The cabinet is made up of three stackable units, sitting atop a hard maple base. “Even if you are familiar with cabinets, it’s rare that you see a stone cabinet out there,” Collings says. “So it’s not only what we’re doing with materials that is interesting, it’s also the fact that we’re working outside the familiar context of standard furniture design typologies that you often see expressed in certain materials.”

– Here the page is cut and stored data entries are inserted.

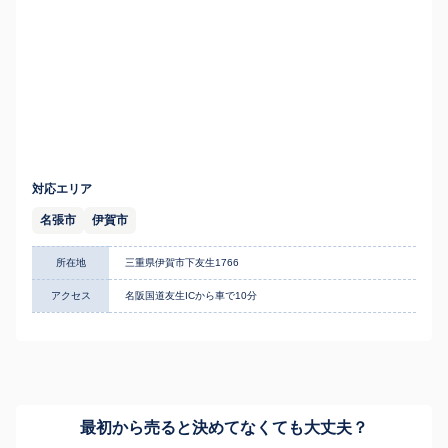
対応エリア
名張市
伊賀市
所在地
三重県伊賀市下友生1766
アクセス
名阪国道友生ICから車で10分
最初から売ると決めてなくても
大丈夫？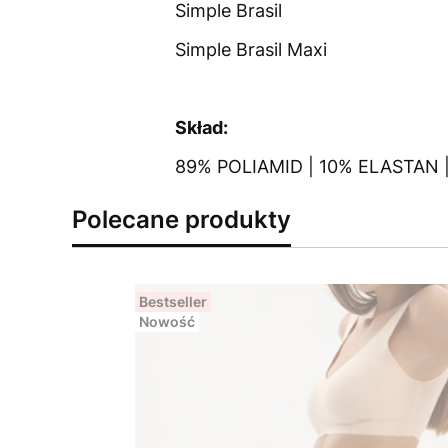
Simple Brasil
Simple Brasil Maxi
Skład:
89% POLIAMID | 10% ELASTAN
Polecane produkty
Bestseller
Nowość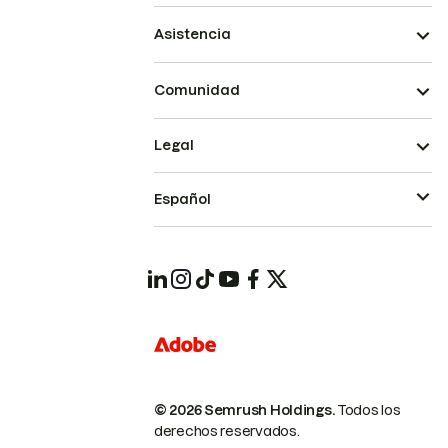
Asistencia
Comunidad
Legal
Español
© 2026 Semrush Holdings.
Todos los
derechos reservados.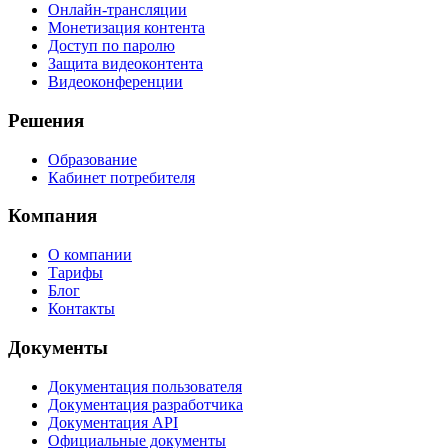
Онлайн-трансляции
Монетизация контента
Доступ по паролю
Защита видеоконтента
Видеоконференции
Решения
Образование
Кабинет потребителя
Компания
О компании
Тарифы
Блог
Контакты
Документы
Документация пользователя
Документация разработчика
Документация API
Официальные документы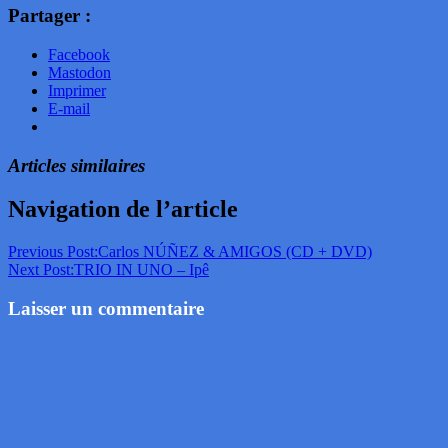
Partager :
Facebook
Mastodon
Imprimer
E-mail
Articles similaires
Navigation de l’article
Previous Post:
Carlos NÚÑEZ & AMIGOS (CD + DVD)
Next Post:
TRIO IN UNO – Ipê
Laisser un commentaire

Buntain and Collings view their latest collection of pieces as a divergence from their standard furniture lines, and have debuted them as such. Qualities of Material was shown for the first time at Collective Design Fair, the high-end addition to New York Design Week featuring an international roster of established and emerging galleries. There, collectors, gallerists and other spectators could check out the aforementioned pieces, with pricetags of $9,600 and $52,000, respectively.

The Fort Standard founders view the collection as the manifestation and culmination of their conversations over the past five years. “The materials in this collection are very much our material palette,” Buntain says. “There’s nothing new about us working with these materials, it’s really about taking it to the next level while still working with these inherently beautiful, natural materials that we enjoy working with so much.”